Profili amministrativistici dell’equo trattamento dei lavoratori nei contratti pubblici

GIORNALE DI DIRITTO DEL LAVORO E DI RELAZIONI INDUSTRIALI

Fascicolo: 188 / 2025

Il saggio indaga i profili amministrativistici dell’equo trattamento dei lavoratori nei contratti pubblici, con particolare riguardo all’equilibrio tra tutela del lavoro, concorrenza e principio del risultato.
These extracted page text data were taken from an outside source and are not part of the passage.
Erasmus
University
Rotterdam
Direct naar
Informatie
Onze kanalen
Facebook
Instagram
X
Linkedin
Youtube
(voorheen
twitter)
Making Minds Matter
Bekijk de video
Alla luce del decreto correttivo al Codice dei contratti pubblici (d.lgs. 209/2024), l’analisi evidenzia come le nuove disposizioni alternino elementi di rafforzamento e potenziali criticità nel sistema di garanzie delineato dal d.lgs. 36/2023. Vengono in particolare approfonditi alcuni profili relativi alla procedimentalizzazione della scelta del Ccnl, alla verifica di equivalenza delle tutele nonché alla disciplina sulla ribassabilità dei costi della manodopera, ammissibile solo in presenza di efficienze organizzative. Nella seconda parte, il contributo esamina le iniziative locali sul salario minimo volte a introdurre soglie retributive inderogabili (9 euro l’ora) negli appalti pubblici. Inquadrate tali esperienze nella prospettiva del cosiddetto utilizzo strategico del procurement pubblico, il saggio ne valuta la compatibilità con i principi costituzionali e con i principi di parità di trattamento e del risultato. Quest’ultimo è proposto come chiave di bilanciamento tra obiettivi sociali e efficienza amministrativa.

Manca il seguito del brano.